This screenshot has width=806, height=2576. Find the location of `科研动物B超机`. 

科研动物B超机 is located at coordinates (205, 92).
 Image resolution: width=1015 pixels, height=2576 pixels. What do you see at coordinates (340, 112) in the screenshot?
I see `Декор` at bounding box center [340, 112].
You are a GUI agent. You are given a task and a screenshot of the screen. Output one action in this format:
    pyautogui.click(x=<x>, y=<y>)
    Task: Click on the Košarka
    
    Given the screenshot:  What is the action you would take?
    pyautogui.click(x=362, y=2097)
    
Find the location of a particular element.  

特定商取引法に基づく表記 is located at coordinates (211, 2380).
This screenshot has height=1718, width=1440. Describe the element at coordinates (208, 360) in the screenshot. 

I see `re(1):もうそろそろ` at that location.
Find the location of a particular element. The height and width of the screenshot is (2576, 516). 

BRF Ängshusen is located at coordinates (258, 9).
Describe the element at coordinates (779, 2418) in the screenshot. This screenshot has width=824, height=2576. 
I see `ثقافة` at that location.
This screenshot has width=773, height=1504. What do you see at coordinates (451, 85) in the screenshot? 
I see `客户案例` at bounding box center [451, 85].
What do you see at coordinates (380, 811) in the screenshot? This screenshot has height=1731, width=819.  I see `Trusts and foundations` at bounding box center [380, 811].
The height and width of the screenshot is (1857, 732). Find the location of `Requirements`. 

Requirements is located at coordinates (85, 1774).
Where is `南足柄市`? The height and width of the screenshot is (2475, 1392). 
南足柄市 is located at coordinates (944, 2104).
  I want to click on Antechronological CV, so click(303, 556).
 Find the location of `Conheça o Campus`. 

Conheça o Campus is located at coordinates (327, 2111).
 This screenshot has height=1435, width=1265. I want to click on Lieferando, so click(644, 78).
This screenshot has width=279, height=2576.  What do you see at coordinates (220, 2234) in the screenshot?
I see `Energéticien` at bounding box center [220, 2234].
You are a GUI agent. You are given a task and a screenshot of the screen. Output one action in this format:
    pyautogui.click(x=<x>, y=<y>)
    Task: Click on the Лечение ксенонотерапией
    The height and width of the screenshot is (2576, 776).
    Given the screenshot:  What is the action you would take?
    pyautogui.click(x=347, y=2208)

--------------------------------------------------

_Work to complete_. Restate the entire listing verbatim.

_Response for this exercise_.
This screenshot has width=806, height=2576. Find the location of `科研动物B超机`. 

科研动物B超机 is located at coordinates (205, 92).
 Image resolution: width=1015 pixels, height=2576 pixels. What do you see at coordinates (340, 112) in the screenshot?
I see `Декор` at bounding box center [340, 112].
You are a GUI agent. You are given a task and a screenshot of the screen. Output one action in this format:
    pyautogui.click(x=<x>, y=<y>)
    Task: Click on the Košarka
    
    Given the screenshot:  What is the action you would take?
    pyautogui.click(x=362, y=2097)
    
Find the location of a particular element.  

特定商取引法に基づく表記 is located at coordinates (211, 2380).
This screenshot has height=1718, width=1440. Describe the element at coordinates (208, 360) in the screenshot. 

I see `re(1):もうそろそろ` at that location.
Find the location of a particular element. The height and width of the screenshot is (2576, 516). 

BRF Ängshusen is located at coordinates (258, 9).
Describe the element at coordinates (779, 2418) in the screenshot. This screenshot has width=824, height=2576. 
I see `ثقافة` at that location.
This screenshot has width=773, height=1504. What do you see at coordinates (451, 85) in the screenshot? 
I see `客户案例` at bounding box center [451, 85].
What do you see at coordinates (380, 811) in the screenshot? This screenshot has height=1731, width=819.  I see `Trusts and foundations` at bounding box center [380, 811].
The height and width of the screenshot is (1857, 732). Find the location of `Requirements`. 

Requirements is located at coordinates (85, 1774).
Where is `南足柄市`? The height and width of the screenshot is (2475, 1392). 
南足柄市 is located at coordinates (944, 2104).
  I want to click on Antechronological CV, so click(303, 556).
 Find the location of `Conheça o Campus`. 

Conheça o Campus is located at coordinates (327, 2111).
 This screenshot has height=1435, width=1265. I want to click on Lieferando, so click(644, 78).
This screenshot has width=279, height=2576.  What do you see at coordinates (220, 2234) in the screenshot?
I see `Energéticien` at bounding box center [220, 2234].
You are a GUI agent. You are given a task and a screenshot of the screen. Output one action in this format:
    pyautogui.click(x=<x>, y=<y>)
    Task: Click on the Лечение ксенонотерапией
    The height and width of the screenshot is (2576, 776).
    Given the screenshot:  What is the action you would take?
    pyautogui.click(x=347, y=2208)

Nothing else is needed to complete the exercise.